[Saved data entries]

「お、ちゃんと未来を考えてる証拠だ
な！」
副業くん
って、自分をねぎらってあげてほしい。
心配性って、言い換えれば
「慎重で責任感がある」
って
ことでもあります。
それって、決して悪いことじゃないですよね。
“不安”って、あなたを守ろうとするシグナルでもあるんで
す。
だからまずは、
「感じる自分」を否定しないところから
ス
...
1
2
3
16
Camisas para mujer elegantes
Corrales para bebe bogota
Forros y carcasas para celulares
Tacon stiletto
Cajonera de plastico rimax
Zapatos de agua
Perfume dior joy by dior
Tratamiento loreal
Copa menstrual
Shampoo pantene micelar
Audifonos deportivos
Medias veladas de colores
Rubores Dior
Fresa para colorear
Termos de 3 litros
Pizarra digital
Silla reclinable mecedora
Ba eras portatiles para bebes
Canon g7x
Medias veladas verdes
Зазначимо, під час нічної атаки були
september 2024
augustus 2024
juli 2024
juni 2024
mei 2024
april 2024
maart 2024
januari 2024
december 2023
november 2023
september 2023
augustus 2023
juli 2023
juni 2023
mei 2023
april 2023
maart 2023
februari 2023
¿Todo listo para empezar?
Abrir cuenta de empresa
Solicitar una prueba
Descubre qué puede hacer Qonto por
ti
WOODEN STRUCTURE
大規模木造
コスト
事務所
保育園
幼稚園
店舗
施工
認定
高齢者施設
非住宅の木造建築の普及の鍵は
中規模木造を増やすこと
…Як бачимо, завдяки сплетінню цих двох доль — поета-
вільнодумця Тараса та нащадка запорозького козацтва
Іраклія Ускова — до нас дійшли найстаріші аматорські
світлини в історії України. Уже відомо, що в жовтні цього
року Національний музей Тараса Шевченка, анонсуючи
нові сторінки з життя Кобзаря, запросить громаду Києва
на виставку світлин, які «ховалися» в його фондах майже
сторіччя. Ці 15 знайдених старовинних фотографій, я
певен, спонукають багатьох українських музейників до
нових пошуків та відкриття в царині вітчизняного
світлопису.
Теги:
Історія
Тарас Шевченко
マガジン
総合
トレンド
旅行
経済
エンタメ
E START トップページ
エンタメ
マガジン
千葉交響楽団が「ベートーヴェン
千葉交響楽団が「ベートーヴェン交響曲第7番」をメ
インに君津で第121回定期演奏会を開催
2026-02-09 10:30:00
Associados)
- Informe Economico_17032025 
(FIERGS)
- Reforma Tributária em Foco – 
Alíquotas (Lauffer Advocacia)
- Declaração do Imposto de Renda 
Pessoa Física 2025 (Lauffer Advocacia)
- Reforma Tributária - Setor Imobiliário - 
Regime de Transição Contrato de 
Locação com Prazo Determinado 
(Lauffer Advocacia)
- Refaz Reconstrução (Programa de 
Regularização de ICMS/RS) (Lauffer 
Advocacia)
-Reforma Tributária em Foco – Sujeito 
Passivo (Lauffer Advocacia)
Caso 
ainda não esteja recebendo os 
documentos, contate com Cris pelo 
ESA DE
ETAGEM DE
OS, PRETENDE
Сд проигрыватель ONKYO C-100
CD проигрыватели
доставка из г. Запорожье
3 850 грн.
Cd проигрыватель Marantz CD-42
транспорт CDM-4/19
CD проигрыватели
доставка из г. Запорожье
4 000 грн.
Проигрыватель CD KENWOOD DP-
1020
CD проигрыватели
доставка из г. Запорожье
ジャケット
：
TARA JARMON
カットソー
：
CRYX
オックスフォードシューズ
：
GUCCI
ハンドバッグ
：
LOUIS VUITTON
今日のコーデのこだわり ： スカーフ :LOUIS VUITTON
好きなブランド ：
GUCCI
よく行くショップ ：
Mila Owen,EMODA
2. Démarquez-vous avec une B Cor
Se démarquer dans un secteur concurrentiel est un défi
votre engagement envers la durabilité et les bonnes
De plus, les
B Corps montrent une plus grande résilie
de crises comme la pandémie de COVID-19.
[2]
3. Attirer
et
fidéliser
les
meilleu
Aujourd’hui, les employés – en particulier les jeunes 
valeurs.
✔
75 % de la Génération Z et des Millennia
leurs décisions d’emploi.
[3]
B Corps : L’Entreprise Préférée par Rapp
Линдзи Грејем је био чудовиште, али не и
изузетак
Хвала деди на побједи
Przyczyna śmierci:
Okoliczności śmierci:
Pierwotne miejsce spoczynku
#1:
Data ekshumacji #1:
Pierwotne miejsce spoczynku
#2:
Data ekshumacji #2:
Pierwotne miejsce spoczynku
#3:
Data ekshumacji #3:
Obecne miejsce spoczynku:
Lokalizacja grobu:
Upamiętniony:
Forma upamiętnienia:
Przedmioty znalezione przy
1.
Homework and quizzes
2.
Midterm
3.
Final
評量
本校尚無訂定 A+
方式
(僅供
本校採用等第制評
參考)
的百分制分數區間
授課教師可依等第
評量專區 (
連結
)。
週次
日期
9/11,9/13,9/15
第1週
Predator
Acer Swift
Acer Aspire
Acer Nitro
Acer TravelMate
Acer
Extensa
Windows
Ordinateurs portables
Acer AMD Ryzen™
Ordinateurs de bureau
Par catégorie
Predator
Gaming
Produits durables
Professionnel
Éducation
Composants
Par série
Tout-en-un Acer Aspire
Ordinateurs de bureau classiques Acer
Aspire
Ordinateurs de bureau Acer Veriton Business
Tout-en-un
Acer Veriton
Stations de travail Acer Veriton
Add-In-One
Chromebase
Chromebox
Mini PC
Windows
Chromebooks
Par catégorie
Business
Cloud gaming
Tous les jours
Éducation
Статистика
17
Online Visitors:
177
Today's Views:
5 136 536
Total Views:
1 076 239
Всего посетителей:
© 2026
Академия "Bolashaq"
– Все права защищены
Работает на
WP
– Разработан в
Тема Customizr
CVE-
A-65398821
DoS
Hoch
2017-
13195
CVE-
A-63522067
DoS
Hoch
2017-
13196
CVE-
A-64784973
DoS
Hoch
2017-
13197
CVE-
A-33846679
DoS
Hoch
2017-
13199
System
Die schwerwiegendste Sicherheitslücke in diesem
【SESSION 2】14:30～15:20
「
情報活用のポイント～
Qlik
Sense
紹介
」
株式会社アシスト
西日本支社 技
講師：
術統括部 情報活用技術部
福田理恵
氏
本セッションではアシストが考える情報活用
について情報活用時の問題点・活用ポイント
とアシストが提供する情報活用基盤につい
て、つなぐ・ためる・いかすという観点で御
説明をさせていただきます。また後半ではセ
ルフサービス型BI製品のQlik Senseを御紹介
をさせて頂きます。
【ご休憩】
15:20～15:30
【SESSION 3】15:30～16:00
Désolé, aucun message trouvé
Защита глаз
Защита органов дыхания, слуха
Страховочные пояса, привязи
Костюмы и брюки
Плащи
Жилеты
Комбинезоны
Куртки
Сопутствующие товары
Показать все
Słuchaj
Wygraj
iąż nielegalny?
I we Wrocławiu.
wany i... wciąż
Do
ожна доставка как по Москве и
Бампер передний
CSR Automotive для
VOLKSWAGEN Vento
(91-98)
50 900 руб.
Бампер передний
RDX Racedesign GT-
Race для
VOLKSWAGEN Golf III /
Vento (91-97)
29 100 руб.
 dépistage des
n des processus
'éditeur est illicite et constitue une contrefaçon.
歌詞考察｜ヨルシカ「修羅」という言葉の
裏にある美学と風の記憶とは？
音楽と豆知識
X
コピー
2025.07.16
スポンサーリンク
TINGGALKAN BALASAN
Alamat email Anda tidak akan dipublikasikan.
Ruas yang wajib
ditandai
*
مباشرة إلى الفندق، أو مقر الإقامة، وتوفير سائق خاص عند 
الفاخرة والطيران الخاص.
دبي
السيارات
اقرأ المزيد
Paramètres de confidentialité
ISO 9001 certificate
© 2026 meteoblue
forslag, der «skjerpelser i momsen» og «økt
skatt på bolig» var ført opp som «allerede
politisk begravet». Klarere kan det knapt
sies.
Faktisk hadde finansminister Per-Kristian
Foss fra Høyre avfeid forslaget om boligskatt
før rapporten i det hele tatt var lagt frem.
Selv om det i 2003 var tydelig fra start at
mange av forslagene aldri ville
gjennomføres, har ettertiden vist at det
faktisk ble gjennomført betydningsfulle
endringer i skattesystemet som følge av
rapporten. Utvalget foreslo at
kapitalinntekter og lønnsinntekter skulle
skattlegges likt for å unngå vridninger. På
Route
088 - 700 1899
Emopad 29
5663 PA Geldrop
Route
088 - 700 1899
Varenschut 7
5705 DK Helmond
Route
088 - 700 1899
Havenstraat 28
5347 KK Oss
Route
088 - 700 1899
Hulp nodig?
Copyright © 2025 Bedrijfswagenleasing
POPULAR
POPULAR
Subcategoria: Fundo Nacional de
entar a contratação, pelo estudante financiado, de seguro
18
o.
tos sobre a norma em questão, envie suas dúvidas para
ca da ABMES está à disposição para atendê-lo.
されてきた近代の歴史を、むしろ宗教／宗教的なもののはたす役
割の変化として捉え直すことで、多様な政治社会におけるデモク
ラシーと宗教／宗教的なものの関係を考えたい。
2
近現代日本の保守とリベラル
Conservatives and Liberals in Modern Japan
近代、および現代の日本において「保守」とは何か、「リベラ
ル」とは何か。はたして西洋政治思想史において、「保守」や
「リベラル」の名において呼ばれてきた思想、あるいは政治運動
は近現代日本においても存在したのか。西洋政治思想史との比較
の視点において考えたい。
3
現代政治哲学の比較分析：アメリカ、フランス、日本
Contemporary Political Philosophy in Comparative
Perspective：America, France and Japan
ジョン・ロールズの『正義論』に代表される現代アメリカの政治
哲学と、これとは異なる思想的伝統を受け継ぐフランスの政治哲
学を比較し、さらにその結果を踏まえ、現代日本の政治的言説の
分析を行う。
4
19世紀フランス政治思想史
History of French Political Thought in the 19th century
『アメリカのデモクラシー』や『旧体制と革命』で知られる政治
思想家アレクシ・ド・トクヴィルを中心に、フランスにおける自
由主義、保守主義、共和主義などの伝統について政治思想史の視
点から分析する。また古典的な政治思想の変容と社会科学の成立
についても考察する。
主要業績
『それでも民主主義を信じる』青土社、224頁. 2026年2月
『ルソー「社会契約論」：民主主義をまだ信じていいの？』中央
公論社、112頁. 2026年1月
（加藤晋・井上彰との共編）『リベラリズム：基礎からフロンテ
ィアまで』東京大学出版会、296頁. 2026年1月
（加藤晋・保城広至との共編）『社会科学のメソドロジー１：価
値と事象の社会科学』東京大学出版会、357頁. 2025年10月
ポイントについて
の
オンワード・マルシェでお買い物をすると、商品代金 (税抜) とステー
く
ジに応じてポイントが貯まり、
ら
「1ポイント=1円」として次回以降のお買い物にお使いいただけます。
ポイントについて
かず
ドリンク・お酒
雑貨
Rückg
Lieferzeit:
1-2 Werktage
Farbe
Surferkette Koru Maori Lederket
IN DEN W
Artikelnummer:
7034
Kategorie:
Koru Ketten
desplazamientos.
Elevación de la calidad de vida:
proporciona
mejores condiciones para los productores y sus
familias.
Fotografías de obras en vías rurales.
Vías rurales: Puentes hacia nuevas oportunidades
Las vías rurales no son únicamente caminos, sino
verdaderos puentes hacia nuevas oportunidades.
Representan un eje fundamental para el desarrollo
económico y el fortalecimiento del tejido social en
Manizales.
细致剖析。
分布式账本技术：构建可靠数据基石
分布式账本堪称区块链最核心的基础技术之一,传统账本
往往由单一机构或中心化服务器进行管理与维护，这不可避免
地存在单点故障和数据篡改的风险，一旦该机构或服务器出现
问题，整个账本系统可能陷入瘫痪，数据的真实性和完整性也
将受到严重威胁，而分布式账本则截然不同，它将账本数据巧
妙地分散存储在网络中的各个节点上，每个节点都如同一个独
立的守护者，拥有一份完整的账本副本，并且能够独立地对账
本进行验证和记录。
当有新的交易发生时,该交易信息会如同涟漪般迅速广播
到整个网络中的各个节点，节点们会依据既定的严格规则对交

- [WHAT TO WORK ON]:
From the records above, transcribe exactly the run of lines that opens with the line holding "n des processus" and closes with the line holding "mange av forslagene aldri ville", both included.

- [YOUR RESPONSE]:
n des processus
'éditeur est illicite et constitue une contrefaçon.
歌詞考察｜ヨルシカ「修羅」という言葉の
裏にある美学と風の記憶とは？
音楽と豆知識
X
コピー
2025.07.16
スポンサーリンク
TINGGALKAN BALASAN
Alamat email Anda tidak akan dipublikasikan.
Ruas yang wajib
ditandai
*
مباشرة إلى الفندق، أو مقر الإقامة، وتوفير سائق خاص عند 
الفاخرة والطيران الخاص.
دبي
السيارات
اقرأ المزيد
Paramètres de confidentialité
ISO 9001 certificate
© 2026 meteoblue
forslag, der «skjerpelser i momsen» og «økt
skatt på bolig» var ført opp som «allerede
politisk begravet». Klarere kan det knapt
sies.
Faktisk hadde finansminister Per-Kristian
Foss fra Høyre avfeid forslaget om boligskatt
før rapporten i det hele tatt var lagt frem.
Selv om det i 2003 var tydelig fra start at
mange av forslagene aldri ville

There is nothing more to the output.